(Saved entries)
○ ○ ○ ○ ○ ○ ○

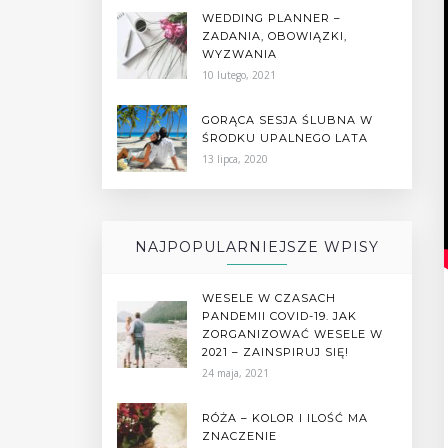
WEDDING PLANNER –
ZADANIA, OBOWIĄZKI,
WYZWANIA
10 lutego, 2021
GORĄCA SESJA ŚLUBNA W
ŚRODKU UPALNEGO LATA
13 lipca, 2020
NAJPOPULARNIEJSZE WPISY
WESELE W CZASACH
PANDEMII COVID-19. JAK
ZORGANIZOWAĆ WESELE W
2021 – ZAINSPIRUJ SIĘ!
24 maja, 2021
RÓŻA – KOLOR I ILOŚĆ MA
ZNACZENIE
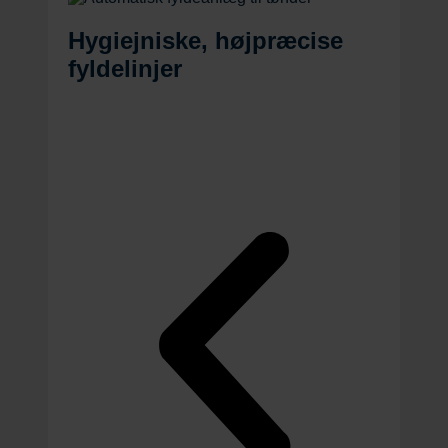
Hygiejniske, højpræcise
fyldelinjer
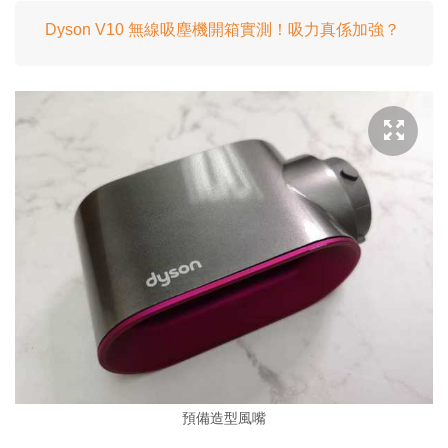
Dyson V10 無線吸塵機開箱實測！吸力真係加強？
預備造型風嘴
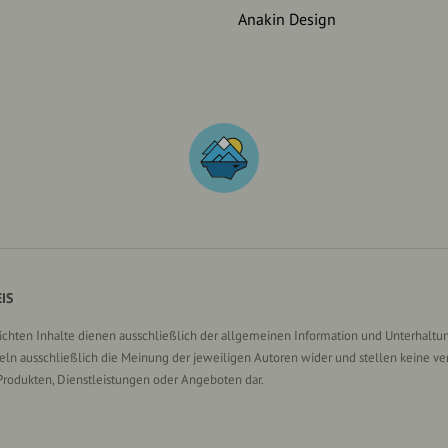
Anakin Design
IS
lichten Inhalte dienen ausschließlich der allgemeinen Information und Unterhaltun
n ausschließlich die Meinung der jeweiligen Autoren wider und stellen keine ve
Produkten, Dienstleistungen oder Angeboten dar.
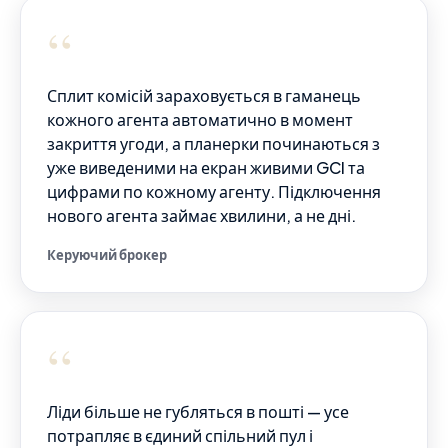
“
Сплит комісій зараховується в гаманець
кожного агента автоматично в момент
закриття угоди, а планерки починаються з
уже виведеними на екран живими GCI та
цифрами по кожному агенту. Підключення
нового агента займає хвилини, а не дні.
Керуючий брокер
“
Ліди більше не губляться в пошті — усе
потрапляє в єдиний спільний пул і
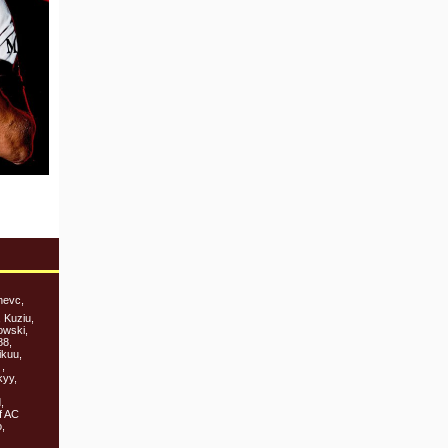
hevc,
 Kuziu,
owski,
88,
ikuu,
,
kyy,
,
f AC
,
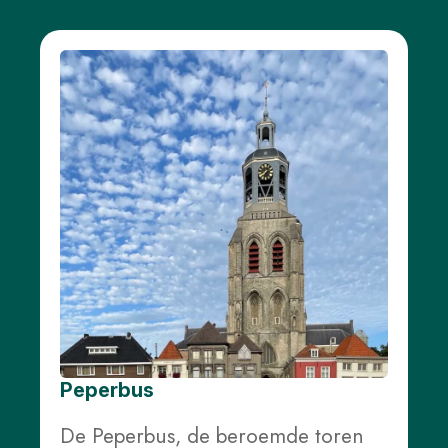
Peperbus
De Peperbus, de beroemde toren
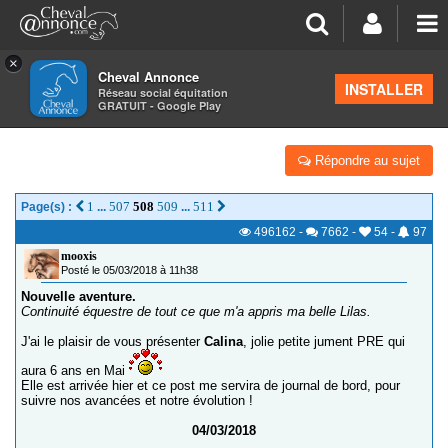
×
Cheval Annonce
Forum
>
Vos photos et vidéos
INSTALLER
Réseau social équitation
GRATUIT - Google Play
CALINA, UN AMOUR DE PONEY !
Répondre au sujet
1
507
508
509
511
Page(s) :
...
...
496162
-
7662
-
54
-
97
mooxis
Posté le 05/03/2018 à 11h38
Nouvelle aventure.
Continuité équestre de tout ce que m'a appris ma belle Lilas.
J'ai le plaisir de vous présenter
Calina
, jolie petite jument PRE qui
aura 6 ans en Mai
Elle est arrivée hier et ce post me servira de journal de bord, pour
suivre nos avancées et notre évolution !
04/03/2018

○ ○ ○ ○ ○ ○ ○

## Your objective
Omit the pictures. Transcribe every record exactly.

## Expected answer
WEDDING PLANNER –
ZADANIA, OBOWIĄZKI,
WYZWANIA
10 lutego, 2021
GORĄCA SESJA ŚLUBNA W
ŚRODKU UPALNEGO LATA
13 lipca, 2020
NAJPOPULARNIEJSZE WPISY
WESELE W CZASACH
PANDEMII COVID-19. JAK
ZORGANIZOWAĆ WESELE W
2021 – ZAINSPIRUJ SIĘ!
24 maja, 2021
RÓŻA – KOLOR I ILOŚĆ MA
ZNACZENIE
Hygiejniske, højpræcise
fyldelinjer
Dyson V10 無線吸塵機開箱實測！吸力真係加強？
預備造型風嘴
Anakin Design
IS
lichten Inhalte dienen ausschließlich der allgemeinen Information und Unterhaltun
n ausschließlich die Meinung der jeweiligen Autoren wider und stellen keine ve
Produkten, Dienstleistungen oder Angeboten dar.
“
Сплит комісій зараховується в гаманець
кожного агента автоматично в момент
закриття угоди, а планерки починаються з
уже виведеними на екран живими GCI та
цифрами по кожному агенту. Підключення
нового агента займає хвилини, а не дні.
Керуючий брокер
“
Ліди більше не губляться в пошті — усе
потрапляє в єдиний спільний пул і
hevc,
 Kuziu,
owski,
88,
ikuu,
,
kyy,
,
f AC
,
Peperbus
De Peperbus, de beroemde toren
×
Cheval Annonce
Forum
>
Vos photos et vidéos
INSTALLER
Réseau social équitation
GRATUIT - Google Play
CALINA, UN AMOUR DE PONEY !
Répondre au sujet
1
507
508
509
511
Page(s) :
...
...
496162
-
7662
-
54
-
97
mooxis
Posté le 05/03/2018 à 11h38
Nouvelle aventure.
Continuité équestre de tout ce que m'a appris ma belle Lilas.
J'ai le plaisir de vous présenter
Calina
, jolie petite jument PRE qui
aura 6 ans en Mai
Elle est arrivée hier et ce post me servira de journal de bord, pour
suivre nos avancées et notre évolution !
04/03/2018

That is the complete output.